Galor ran a hand over his eyes. “No one had ever told me that before. He told me that the gods don’t make any mistakes. They put us where we’re needed. I didn’t know what to think, but I figured, what the hell, why not give the priest’s way of thinking a try. I stayed there with him at the temple for a few months, then he told me he’d gotten me a job.” Galor shook his head and chuckled. “One of the sentients who came to his temple was looking for someone to fly a cargo shuttle for him. I did that for a few months and found the work satisfying. So I bought a hauling ship and went into business for myself.

“A few years later, I got a message from old Febo, the priest. He had another job for me but he would only discuss it in person. I flew back, came to the temple and he introduced me to your mum. I knew who she was. Your mum had been in the Jurverian assignments for several years. I was furious with Febo. I felt like he was asking me to betray my people again. But he made me sit and listen to your mum’s story.

“The longer I listened the more amazed I became. She was a simple girl.

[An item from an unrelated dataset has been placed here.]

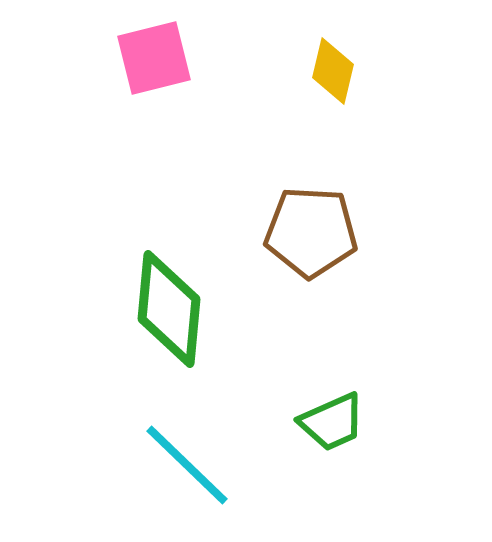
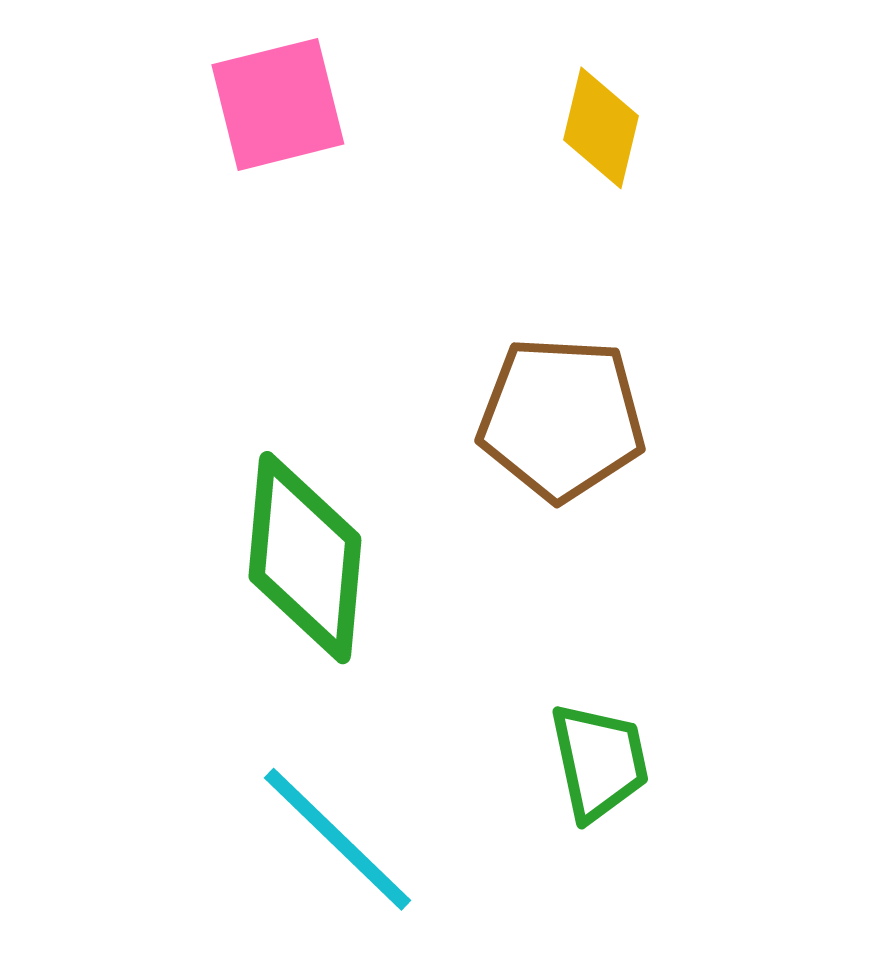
green trapezoid: (332, 422) -> (599, 762), turned -78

She’d lived in luxury in a high security lab all her life, waited on hand and foot; but the moment she realized what her master had planned for her son, she somehow escaped the lab and then managed to evade the best trackers in the universe for years. She understood what she was giving up, what could happen to her, but she didn’t care, as long as her son was safe.”

Galor paused. He ran a finger along the edge of the table. “I realized that I wasn’t being asked to be a coward. I was being given an opportunity. I’d tried the Jurverian way of life and found that wasn’t who I was, now I was being given the chance to help this mother do what my mother couldn’t. Protect her son from the Jurverians. There couldn’t be a more ideal sentient for the job than me. So, I left the planet with a cargo hold full of grain, a mother and her little silver boy. You know what happened after that.

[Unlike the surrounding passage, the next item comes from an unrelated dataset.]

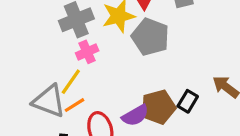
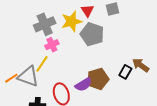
black rectangle: (188, 101) -> (125, 72), moved
orange line: (74, 105) -> (11, 78), moved

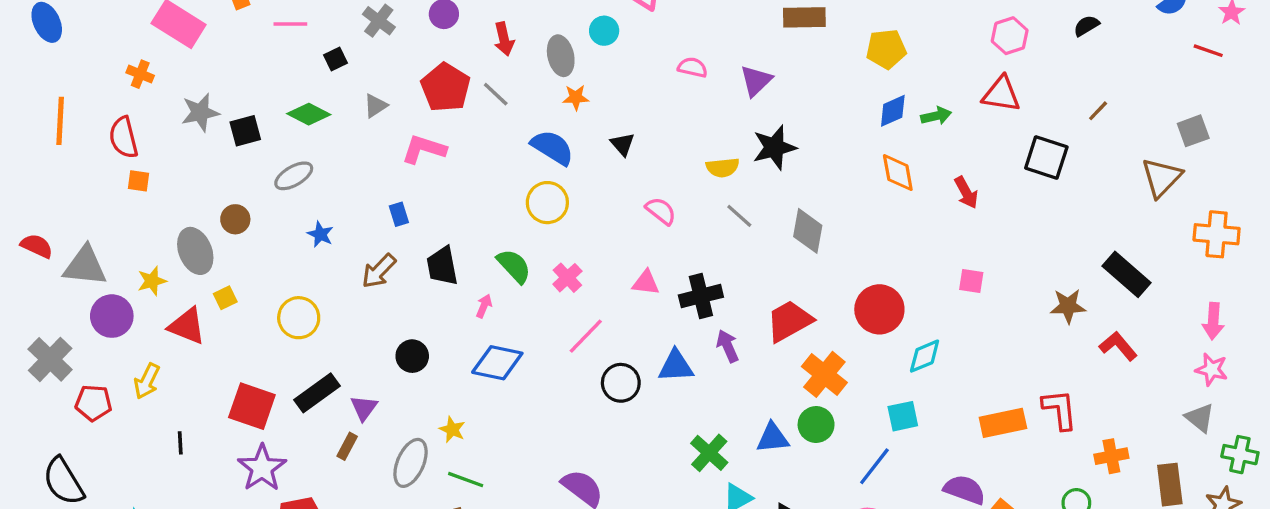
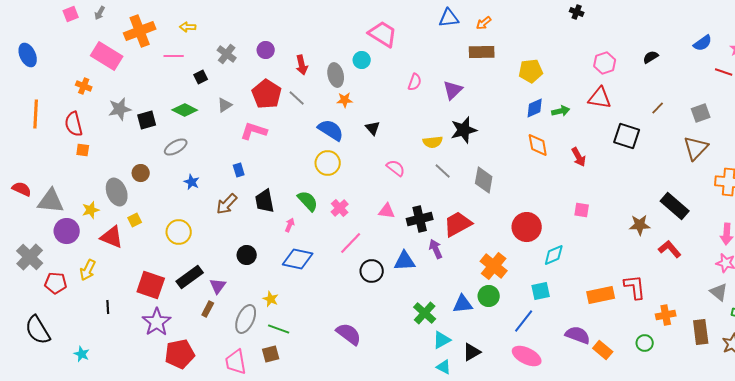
pink semicircle: (693, 67) -> (415, 82), turned 96
gray square: (1193, 131) -> (701, 113), moved
red trapezoid: (789, 321) -> (458, 224), moved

“I’ll tell you Miha, the shame I carry around for not being able to make my father proud, will never leave me. But the joy I get everyday from having you in my life is so much…bigger than the pain. My happiness doesn’t make the pain okay, it doesn’t make it go away, but if I had a chance to have a different father, a different life I wouldn’t do it. Without all that I wouldn’t have you in my life, I wouldn’t know how to keep you safe.

“I know my pain isn’t the same as yours, Miha, so maybe I shouldn’t say anything. Maybe old Febo is wrong, maybe the gods aren’t watching over us, making bad things turn into good. But I’ve seen it happen in my life. Every bad thing is just…it’s like a seed. It’s painful when it digs into you, but if you’re patient it grows into something beautiful or strengthening for your life. You just have to give it time.”